Spécialiste de l’Afghanistan, art et littérature médiévaux

vendredi 18 mai 2007, par Collectif LP


L’Art fuguratif en Islam Médiéval

préface de Stuart Cary Welch ISBN : 2-08-010205-2 EAN : 9782080102058 2004 Prix : 75,00 €Format : 25 x 32 cm / 399 pp.

Behzâd, enlumineur figuratif né au XVe siècle dans le royaume centrasiatique de Hérât (actuel Afghanistan), reste le plus grand nom de toute l’histoire de la peinture musulmane d’Orient : maître incontesté de cet art dit de la « miniature persane » et personnage mythique qui aurait insufflé son style à l’illustration de tous ces manuscrits exquis copiés pour les sultans d’Istanbul, d’Ispahan et de Delhi. Reconstituer le catalogue de l’oeuvre authentique de Behzâd demeure donc une exigence centrale pour rédiger l’histoire raisonnée de l’art figuratif d’une civilisation entière. Ce livre, visuellement très riche, va plus loin qu’une pure critique de la forme. Son étude poussée des peintures de Behzâd et de ses disciples dégage, pour la première fois, l’ensemble du langage allégorique caché dans ces images gemmées : avec le sens précis de chaque personnage, geste, fleur, bijou, arme, rocher, arbre ou animal. En outre, nombre des calligrammes introduits à dessein par Behzâd dans ses décors d’architecture, jamais déchiffrés jusqu’ici, se révèlent être des textes de Maître Djâmî (1414-1492), l’autorité religieuse la plus éminente et la plus respectée du monde islamique de l’époque. Or, les vers de Djâmî cités par le peintre signifient l’approbation totale, par un haut clerc de l’Islam, de l’art même de l’enluminure figurée. Les implications de cette connivence entre un peintre de cour et le plus célèbre théologien musulman de son temps sont révolutionnaires, car elles renouvellent notre compréhension du rôle paradoxal dévolu aux arts figuratifs, dans le contexte d’un islam traditionnel que l’on a cru longtemps sévèrement hostile aux images. Ce livre, véritable déchiffrage de hiéroglyphes visuels, en restitue le propos et s’inscrit donc de manière délibérée dans la lignée des travaux d’Émile Mâle sur le symbolisme de l’art médiéval chrétien. L’histoire de l’iconographie islamique accuse un bon siècle de retard sur l’étude du Moyen Âge byzantin ou occidental. Or, la peinture de Behzâd, comme celle de ses grands contemporains russes ou flamands, reste tout autant chargée de sens : car la « miniature persane », comme sa soeur gothique, est bien un art sacré.
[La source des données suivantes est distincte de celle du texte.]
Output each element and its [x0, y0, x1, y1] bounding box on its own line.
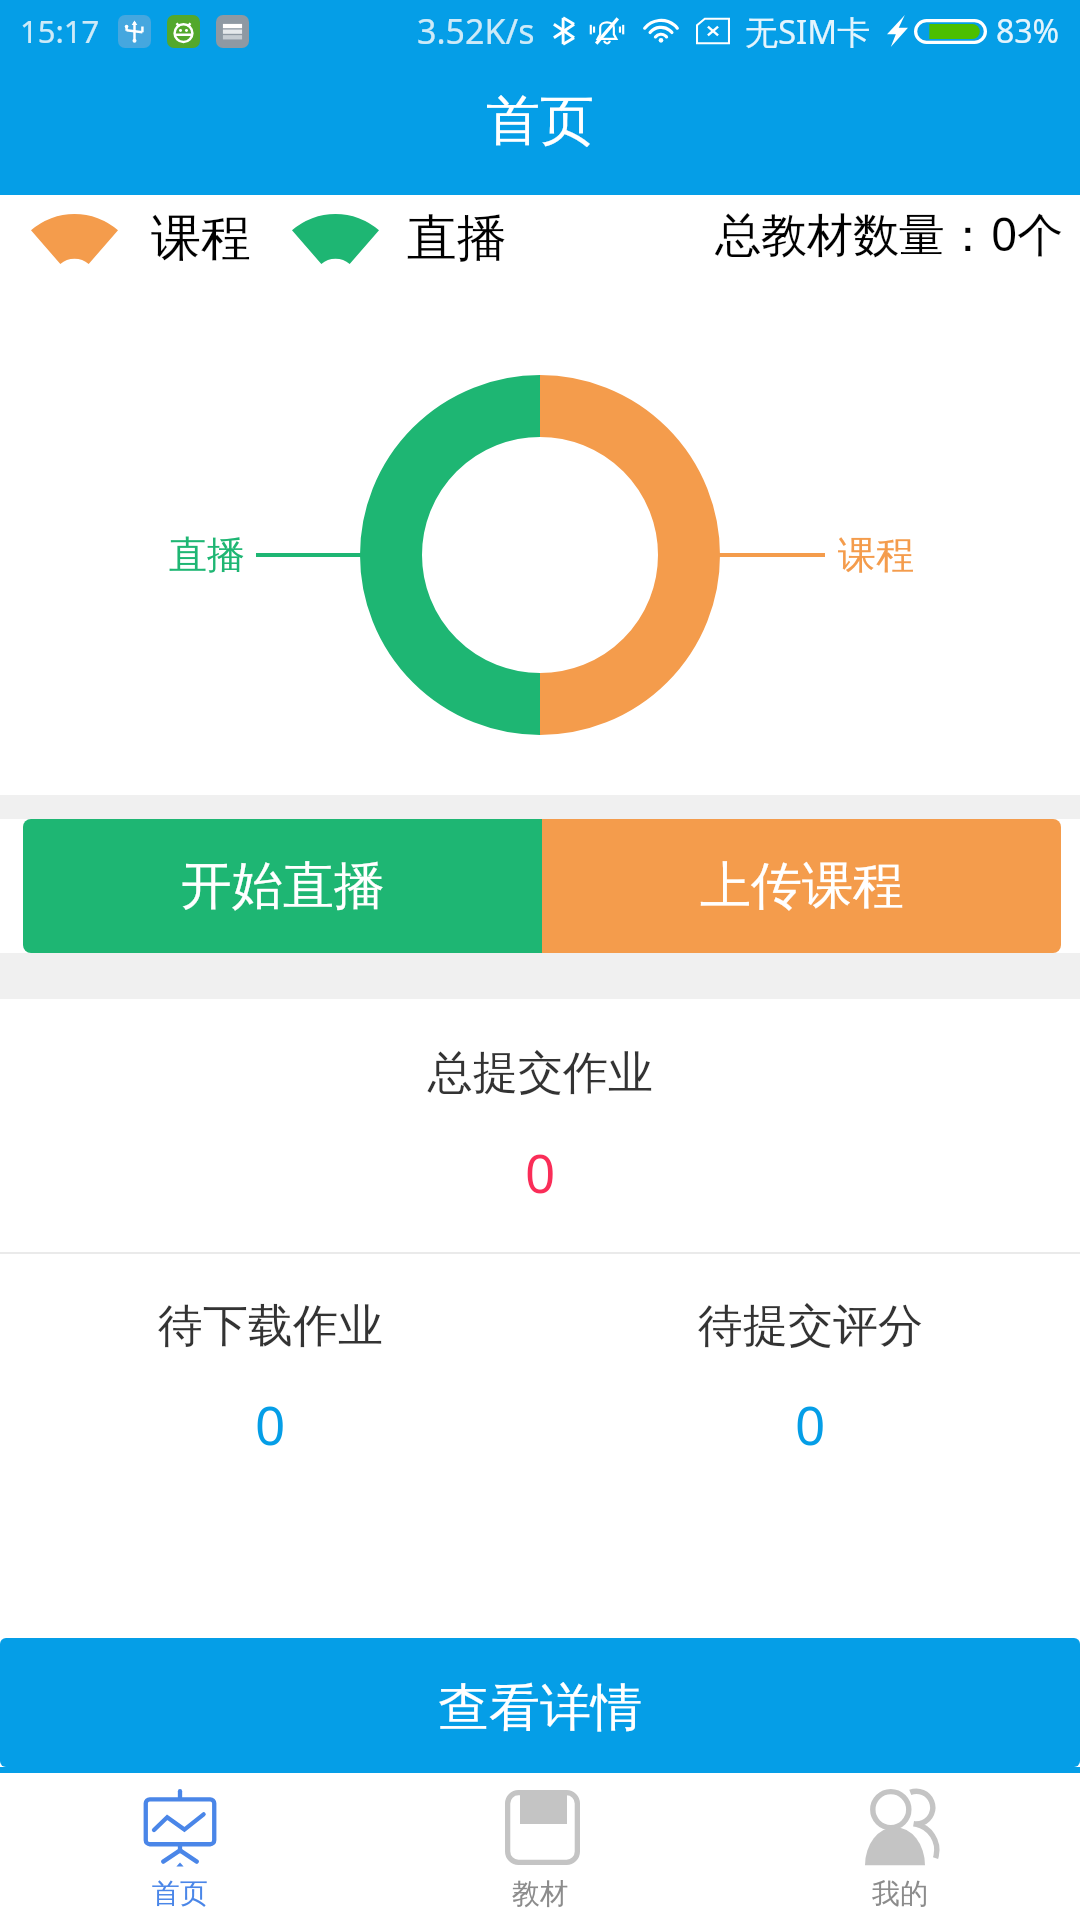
staticText: 首页 [486, 87, 594, 155]
staticText: 0 [525, 1136, 556, 1208]
button[interactable]: 待提交评分 [540, 1254, 1080, 1506]
other: No network [696, 18, 730, 44]
staticText: 直播 [169, 531, 245, 579]
other: Bluetooth [553, 17, 575, 45]
other: Silent [589, 17, 625, 45]
button[interactable]: 总提交作业 [0, 999, 1080, 1252]
staticText: 待下载作业 [158, 1298, 383, 1355]
other: Materials [500, 1790, 580, 1870]
staticText: 直播 [407, 207, 507, 270]
staticText: 开始直播 [181, 854, 385, 918]
staticText: 3.52K/s [417, 8, 535, 54]
staticText: 15:17 [20, 10, 100, 52]
staticText: 总教材数量：0个 [715, 202, 1064, 265]
staticText: 我的 [872, 1876, 928, 1911]
staticText: 查看详情 [438, 1676, 642, 1740]
staticText: 0 [255, 1388, 286, 1460]
staticText: 0 [795, 1388, 826, 1460]
button[interactable]: Home [0, 1773, 360, 1920]
staticText: 上传课程 [700, 854, 904, 918]
button[interactable]: 开始直播 [23, 819, 542, 953]
button[interactable]: Profile [720, 1773, 1080, 1920]
staticText: 无SIM卡 [745, 9, 871, 54]
other: Wi-Fi [640, 18, 682, 44]
staticText: 教材 [512, 1876, 568, 1911]
staticText: 课程 [838, 531, 914, 579]
button[interactable]: 查看详情 [0, 1638, 1080, 1767]
button[interactable]: 待下载作业 [0, 1254, 540, 1506]
staticText: 待提交评分 [698, 1298, 923, 1355]
staticText: 课程 [151, 207, 251, 270]
button[interactable]: 上传课程 [542, 819, 1061, 953]
staticText: 总提交作业 [428, 1045, 653, 1102]
staticText: 83% [996, 9, 1060, 53]
button[interactable]: Materials [360, 1773, 720, 1920]
staticText: 首页 [152, 1876, 208, 1911]
other: Home [140, 1790, 220, 1870]
other: Profile [860, 1790, 940, 1870]
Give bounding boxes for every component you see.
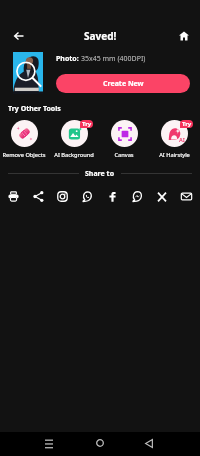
button[interactable]: WhatsApp xyxy=(77,186,98,207)
button[interactable]: Home xyxy=(173,25,194,46)
button[interactable]: Print xyxy=(3,186,24,207)
staticText: Photo: xyxy=(56,54,81,64)
button[interactable]: Instagram xyxy=(52,186,73,207)
button[interactable]: Recent apps xyxy=(39,433,59,453)
button[interactable]: Messenger xyxy=(127,186,148,207)
button[interactable]: Canvas xyxy=(99,116,149,159)
staticText: Canvas xyxy=(114,151,134,159)
staticText: AI xyxy=(179,136,185,143)
staticText: Try xyxy=(82,120,92,128)
staticText: AI Hairstyle xyxy=(159,151,190,159)
staticText: AI Background xyxy=(54,151,94,159)
staticText: Remove Objects xyxy=(2,151,46,159)
staticText: Try Other Tools xyxy=(8,104,61,114)
staticText: Create New xyxy=(103,79,144,89)
button[interactable]: Email xyxy=(176,186,197,207)
staticText: Saved! xyxy=(84,29,117,43)
staticText: Share to xyxy=(85,169,115,179)
button[interactable]: Share xyxy=(28,186,49,207)
button[interactable]: AI xyxy=(149,116,199,159)
button[interactable]: Try xyxy=(49,116,99,159)
button[interactable]: Facebook xyxy=(102,186,123,207)
button[interactable]: Home xyxy=(90,433,110,453)
staticText: Try xyxy=(182,120,192,128)
button[interactable]: Back xyxy=(139,433,159,453)
button[interactable]: Remove Objects xyxy=(0,116,49,159)
button[interactable]: X xyxy=(151,186,172,207)
button[interactable]: Create New xyxy=(56,74,190,93)
button[interactable]: Back xyxy=(8,25,29,46)
staticText: 35x45 mm (400DPI) xyxy=(81,54,146,64)
button[interactable]: Preview photo xyxy=(13,52,43,94)
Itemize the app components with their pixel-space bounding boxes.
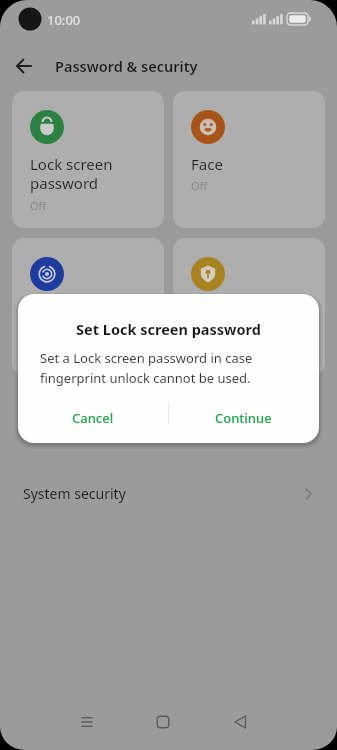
staticText: Cancel [72, 409, 114, 427]
button[interactable]: System security [0, 467, 337, 515]
button[interactable]: Cancel [18, 398, 168, 438]
staticText: Off [191, 178, 208, 193]
button[interactable]: Continue [168, 398, 319, 438]
staticText: Lock screen password [30, 154, 113, 194]
staticText: Continue [215, 409, 272, 427]
button[interactable] [147, 706, 179, 738]
staticText: 10:00 [47, 11, 81, 29]
staticText: Set a Lock screen password in case finge… [40, 349, 253, 387]
button[interactable]: Face [173, 91, 325, 228]
staticText: Set Lock screen password [18, 319, 319, 339]
staticText: Password & security [55, 56, 198, 76]
button[interactable] [71, 706, 103, 738]
button[interactable]: Privacy [173, 238, 325, 375]
button[interactable]: Lock screen password [12, 91, 164, 228]
staticText: System security [23, 484, 126, 503]
button[interactable]: Password & security [0, 48, 337, 84]
staticText: Off [30, 198, 47, 213]
button[interactable] [224, 706, 256, 738]
staticText: Face [191, 154, 223, 174]
staticText: Off [191, 325, 208, 340]
button[interactable]: Fingerprint [12, 238, 164, 375]
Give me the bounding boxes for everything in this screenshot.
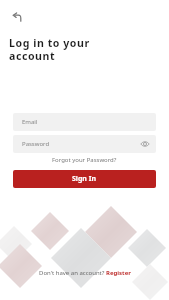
staticText: Password [22, 140, 50, 148]
button[interactable]: Password [13, 135, 156, 153]
button[interactable]: Back [9, 11, 25, 27]
staticText: Email [22, 118, 38, 126]
button[interactable]: Forgot your Password? [50, 154, 119, 166]
button[interactable]: Don't have an account? [39, 269, 131, 277]
button[interactable]: Email [13, 113, 156, 131]
staticText: Don't have an account? [39, 269, 106, 277]
staticText: Log in to your account [9, 36, 90, 63]
button[interactable]: Sign In [13, 170, 156, 188]
staticText: Register [106, 269, 131, 277]
staticText: Sign In [72, 174, 97, 184]
button[interactable]: Show password [140, 139, 150, 149]
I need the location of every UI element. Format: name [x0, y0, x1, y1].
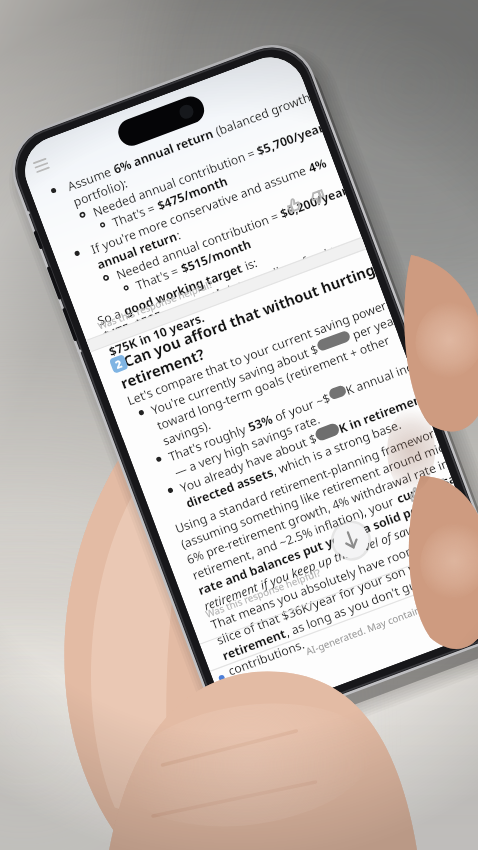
button[interactable]: Photo of a hand holding a phone showing … — [0, 0, 478, 850]
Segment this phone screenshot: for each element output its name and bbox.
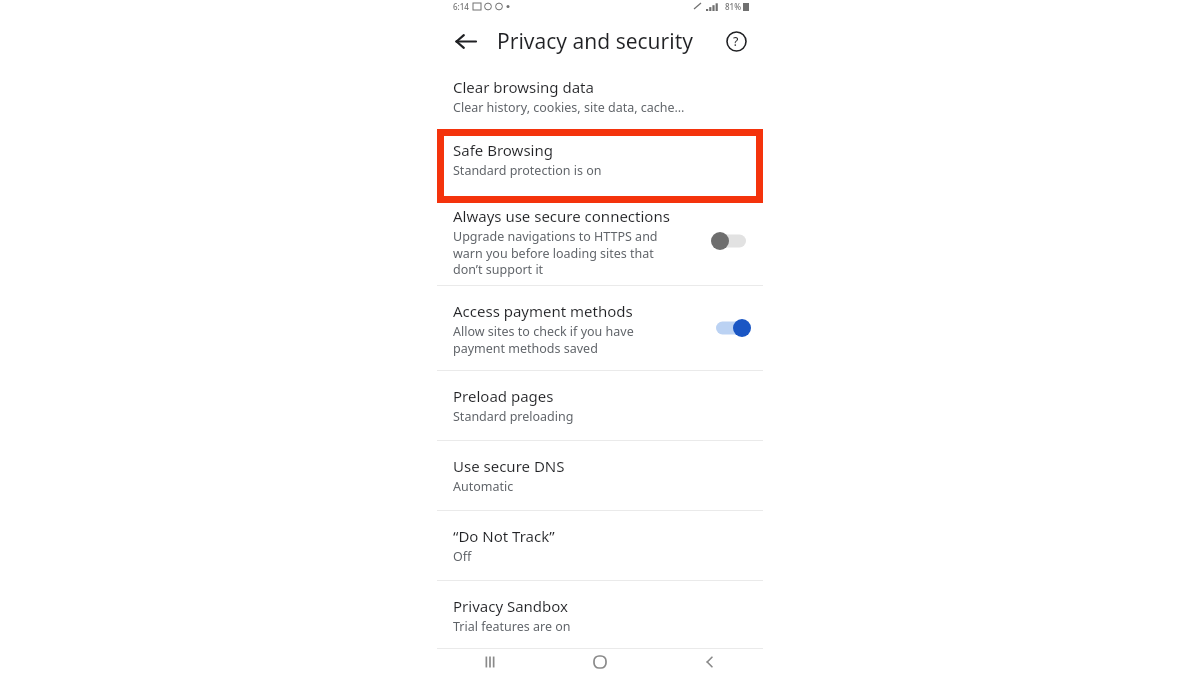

LE PAVILLON DES SEPT PRINCESSES

[2000], trad. du persan par Michael Barry , introduction et notes de Michael Barry, 880 pages + 16 p. hors texte, 64 ill., sous couv. ill., 140 x 225 mm. Collection Connaissance de l’Orient (No 102), série persane, Gallimard -nouv. ISBN 2070759601. 32,50 €

Le Pavillon des Sept Princesses, en persan Haft Paykar ou « Les Sept Icônes », composé en l’an 1197 de notre ère par le poète Nezâmî de Gandjeh en Azerbaïdjan, est le chef-d’œuvre narratif absolu de toute la littérature musulmane médiévale, l’épopée lyrique et mystique où une civilisation entière s’est reconnue. Aucun livre poétique n’a été, en Islam d’Orient, plus médité, calligraphié, enluminé que ce songe visionnaire d’un prince initié à la sagesse, au cours d’une semaine fantasmagorique, par les sept récits de ses sept épouses, chacune logée sous une coupole astrale à la couleur de son signe stellaire ; car à chaque récit correspond une nouvelle teinte de l’âme. Le traducteur, érudit polyglotte pétri de plusieurs cultures, spécialiste reconnu de l’Asie Centrale médiévale et moderne, propose ici une traduction flamboyante et passionnée, poétique et inspirée, portée par un souffle épique mais attentive aussi aux plus fines nuances ; par un remarquable travail sur la langue, il nous entraîne, dirait-on, à la source même du poème, restitue l’éblouissante richesse de l’original, son ampleur, sa complexité, ses foisonnantes beautés.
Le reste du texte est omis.